Other Federal cases have held that, among the procedures the Federal Constitution affords inmates at disciplinary hearings is "the opportunity to appear at the hearing and to call witnesses" (Young v Hoffman, 970 F2d 1154, 1156 [2d Cir 1992], cert denied 510 US 837 [1993]; see also Wilson v Calderon, 2017 WL 2881153, *11 [SD NY 2017], quoting Willey v Kirkpatrick, 801 F3d, supra at 63 [the due process protections afforded by the Federal Constitution may not comport with the "wholesale exclusion" of an inmate from a disciplinary hearing"]; Bozzuto v Sarra, 2001 WL 266028, *1 [WD NY 2003]). Thus, it would appear that Claimant may have at least a limited right under the Federal Constitution to appear and be physically present at his disciplinary hearing in order to exercise his due process rights to call witnesses, present evidence, and comment on the charges brought against him (see Cole v New York State Department of Corrections and Community Supervision, supra; Webb v Selsky, 2008 WL 796179, *7 [WD NY 2008]; Johnson v Doling, 2007 WL 3046701, *9 [ND NY 2007]).
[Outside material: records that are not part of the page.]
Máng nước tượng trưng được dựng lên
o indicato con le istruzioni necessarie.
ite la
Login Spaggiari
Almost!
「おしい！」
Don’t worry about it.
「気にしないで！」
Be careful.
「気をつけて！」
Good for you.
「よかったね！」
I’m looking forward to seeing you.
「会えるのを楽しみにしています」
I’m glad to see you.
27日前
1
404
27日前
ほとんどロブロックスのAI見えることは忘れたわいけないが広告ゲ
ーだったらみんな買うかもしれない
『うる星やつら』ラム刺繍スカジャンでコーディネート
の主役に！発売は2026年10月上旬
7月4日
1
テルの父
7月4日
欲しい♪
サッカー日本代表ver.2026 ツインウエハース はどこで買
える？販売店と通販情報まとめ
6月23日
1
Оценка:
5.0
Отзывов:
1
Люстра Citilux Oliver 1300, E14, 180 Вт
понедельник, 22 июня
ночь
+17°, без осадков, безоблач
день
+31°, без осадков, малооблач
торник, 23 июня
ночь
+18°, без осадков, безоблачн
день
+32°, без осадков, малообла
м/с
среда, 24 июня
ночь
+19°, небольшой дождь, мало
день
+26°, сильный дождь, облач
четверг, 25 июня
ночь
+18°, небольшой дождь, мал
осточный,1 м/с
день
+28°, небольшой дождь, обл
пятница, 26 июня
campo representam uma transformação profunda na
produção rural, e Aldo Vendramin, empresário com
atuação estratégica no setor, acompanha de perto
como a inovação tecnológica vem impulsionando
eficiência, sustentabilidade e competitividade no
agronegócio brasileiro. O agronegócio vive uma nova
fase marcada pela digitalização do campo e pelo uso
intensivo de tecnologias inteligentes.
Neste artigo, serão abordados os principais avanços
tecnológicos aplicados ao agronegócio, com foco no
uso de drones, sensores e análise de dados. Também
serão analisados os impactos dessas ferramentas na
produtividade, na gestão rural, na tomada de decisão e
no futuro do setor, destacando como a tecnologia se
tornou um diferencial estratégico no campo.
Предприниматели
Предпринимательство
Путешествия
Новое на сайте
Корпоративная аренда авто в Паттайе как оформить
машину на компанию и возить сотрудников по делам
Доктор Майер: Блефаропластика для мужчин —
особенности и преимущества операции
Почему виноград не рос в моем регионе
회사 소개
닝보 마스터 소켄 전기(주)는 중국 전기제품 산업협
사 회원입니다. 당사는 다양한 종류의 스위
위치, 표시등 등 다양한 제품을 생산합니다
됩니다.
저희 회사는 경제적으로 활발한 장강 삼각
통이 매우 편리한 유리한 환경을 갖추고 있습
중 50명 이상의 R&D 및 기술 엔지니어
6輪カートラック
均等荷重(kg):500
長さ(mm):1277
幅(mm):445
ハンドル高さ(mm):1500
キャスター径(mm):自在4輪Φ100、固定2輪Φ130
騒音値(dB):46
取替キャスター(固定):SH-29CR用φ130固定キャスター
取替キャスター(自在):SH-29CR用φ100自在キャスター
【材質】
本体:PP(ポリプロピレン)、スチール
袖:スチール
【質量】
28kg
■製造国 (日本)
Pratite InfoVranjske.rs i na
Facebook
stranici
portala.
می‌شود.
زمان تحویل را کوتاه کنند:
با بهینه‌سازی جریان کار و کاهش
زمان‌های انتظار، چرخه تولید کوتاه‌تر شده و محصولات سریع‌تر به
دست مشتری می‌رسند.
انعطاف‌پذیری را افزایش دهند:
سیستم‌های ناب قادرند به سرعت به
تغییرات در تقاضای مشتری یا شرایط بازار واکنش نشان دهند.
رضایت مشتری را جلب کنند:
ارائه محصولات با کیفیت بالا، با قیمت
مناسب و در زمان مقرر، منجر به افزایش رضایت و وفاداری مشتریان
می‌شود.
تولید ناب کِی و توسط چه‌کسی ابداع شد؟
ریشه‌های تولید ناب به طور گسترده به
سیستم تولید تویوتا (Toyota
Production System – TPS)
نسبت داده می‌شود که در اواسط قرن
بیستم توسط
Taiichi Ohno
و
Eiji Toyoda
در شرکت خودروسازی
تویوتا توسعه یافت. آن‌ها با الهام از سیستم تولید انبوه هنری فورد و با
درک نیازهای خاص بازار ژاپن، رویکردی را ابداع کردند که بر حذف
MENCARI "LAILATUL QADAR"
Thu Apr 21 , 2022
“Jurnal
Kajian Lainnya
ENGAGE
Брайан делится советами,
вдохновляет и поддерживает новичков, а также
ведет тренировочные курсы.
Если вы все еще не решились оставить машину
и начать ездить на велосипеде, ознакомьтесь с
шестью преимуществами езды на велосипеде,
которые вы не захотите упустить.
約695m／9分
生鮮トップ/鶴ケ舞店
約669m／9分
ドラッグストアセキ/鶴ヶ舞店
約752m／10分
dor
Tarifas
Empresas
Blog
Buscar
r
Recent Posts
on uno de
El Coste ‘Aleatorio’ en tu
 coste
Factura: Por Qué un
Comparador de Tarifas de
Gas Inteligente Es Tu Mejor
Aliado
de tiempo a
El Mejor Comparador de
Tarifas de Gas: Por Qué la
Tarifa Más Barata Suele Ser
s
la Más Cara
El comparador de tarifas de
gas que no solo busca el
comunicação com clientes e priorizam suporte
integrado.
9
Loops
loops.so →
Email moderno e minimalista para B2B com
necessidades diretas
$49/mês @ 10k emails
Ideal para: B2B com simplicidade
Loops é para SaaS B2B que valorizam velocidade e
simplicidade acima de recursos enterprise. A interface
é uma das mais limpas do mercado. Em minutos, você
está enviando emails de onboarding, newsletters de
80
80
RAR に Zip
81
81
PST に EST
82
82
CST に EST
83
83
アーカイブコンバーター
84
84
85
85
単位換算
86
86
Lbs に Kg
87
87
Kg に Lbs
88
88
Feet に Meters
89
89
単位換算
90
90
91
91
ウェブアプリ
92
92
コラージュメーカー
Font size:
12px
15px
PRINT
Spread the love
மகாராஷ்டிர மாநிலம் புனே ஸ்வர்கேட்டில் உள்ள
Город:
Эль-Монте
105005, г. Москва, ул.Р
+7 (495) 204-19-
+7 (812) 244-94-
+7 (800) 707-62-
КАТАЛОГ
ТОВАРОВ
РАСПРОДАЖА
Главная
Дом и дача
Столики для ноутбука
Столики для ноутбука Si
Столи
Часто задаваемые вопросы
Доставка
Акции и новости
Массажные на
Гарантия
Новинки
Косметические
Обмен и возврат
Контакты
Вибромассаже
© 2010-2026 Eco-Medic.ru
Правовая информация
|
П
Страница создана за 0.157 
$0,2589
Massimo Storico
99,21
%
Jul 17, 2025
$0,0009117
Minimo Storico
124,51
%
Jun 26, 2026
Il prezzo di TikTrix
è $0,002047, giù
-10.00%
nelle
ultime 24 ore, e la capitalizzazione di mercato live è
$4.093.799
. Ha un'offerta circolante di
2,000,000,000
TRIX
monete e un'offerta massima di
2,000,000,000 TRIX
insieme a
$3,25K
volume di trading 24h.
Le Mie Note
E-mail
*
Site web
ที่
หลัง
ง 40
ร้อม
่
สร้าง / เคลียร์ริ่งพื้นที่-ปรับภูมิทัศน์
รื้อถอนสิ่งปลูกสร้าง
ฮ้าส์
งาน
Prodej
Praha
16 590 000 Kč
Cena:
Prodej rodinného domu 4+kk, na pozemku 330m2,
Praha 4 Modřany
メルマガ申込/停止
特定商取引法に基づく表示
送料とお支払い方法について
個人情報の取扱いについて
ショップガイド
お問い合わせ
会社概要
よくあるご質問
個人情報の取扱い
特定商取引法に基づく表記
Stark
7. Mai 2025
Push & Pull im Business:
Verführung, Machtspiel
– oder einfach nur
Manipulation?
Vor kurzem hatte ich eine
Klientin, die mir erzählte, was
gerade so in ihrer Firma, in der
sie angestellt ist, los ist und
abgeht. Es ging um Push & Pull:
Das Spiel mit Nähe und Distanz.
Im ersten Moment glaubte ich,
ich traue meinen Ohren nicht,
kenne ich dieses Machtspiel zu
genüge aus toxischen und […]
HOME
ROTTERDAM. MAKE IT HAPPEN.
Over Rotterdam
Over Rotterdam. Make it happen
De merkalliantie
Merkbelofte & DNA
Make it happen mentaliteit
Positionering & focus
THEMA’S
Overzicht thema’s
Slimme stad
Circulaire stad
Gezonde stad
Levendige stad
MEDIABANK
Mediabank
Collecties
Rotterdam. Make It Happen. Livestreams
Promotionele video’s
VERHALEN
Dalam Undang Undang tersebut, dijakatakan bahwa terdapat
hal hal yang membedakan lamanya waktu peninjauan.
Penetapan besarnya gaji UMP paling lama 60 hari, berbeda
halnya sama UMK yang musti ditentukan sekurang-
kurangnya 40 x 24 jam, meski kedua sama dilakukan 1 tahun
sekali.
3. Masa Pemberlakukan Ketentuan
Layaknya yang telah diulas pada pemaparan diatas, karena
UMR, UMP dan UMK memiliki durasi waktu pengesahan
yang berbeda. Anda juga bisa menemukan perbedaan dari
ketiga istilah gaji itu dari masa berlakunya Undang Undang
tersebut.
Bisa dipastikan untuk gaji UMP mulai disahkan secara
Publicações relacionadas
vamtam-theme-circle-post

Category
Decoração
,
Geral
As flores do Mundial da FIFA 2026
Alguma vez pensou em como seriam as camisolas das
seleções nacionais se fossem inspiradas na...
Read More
In this instance, Claimant was not subjected to wholesale exclusion from his hearing. Rather, Mr. Ramirez was present when the hearing commenced, advised that he could have witnesses on his behalf, and directed to present any oral or documentary evidence that he wished HO Murphy to consider. Mr. Ramirez confirmed that he did not want assistance for the hearing. Initially, he did not have any witnesses and was advised to indicate if that changed as the hearing progressed. The misbehavior report was read into the record, and Claimant pleaded not guilty. Claimant then testified that his authorized medications might have caused the positive test result for drugs in his urine. HO Murphy adjourned the hearing and, when it reconvened, Claimant again was present. The HO called CO Bleau. CO Bleau was not Claimant's witness. Only after HO Murphy had finished questioning CO Bleau, was Mr. Ramirez removed from the hearing for being uncooperative and interrupting. No further witnesses testified. HO Murphy read his written disposition into the record and the hearing ended (see Trace Affirmation in Support, Ex. E; Hull Affirmation in Opposition, Ex. C).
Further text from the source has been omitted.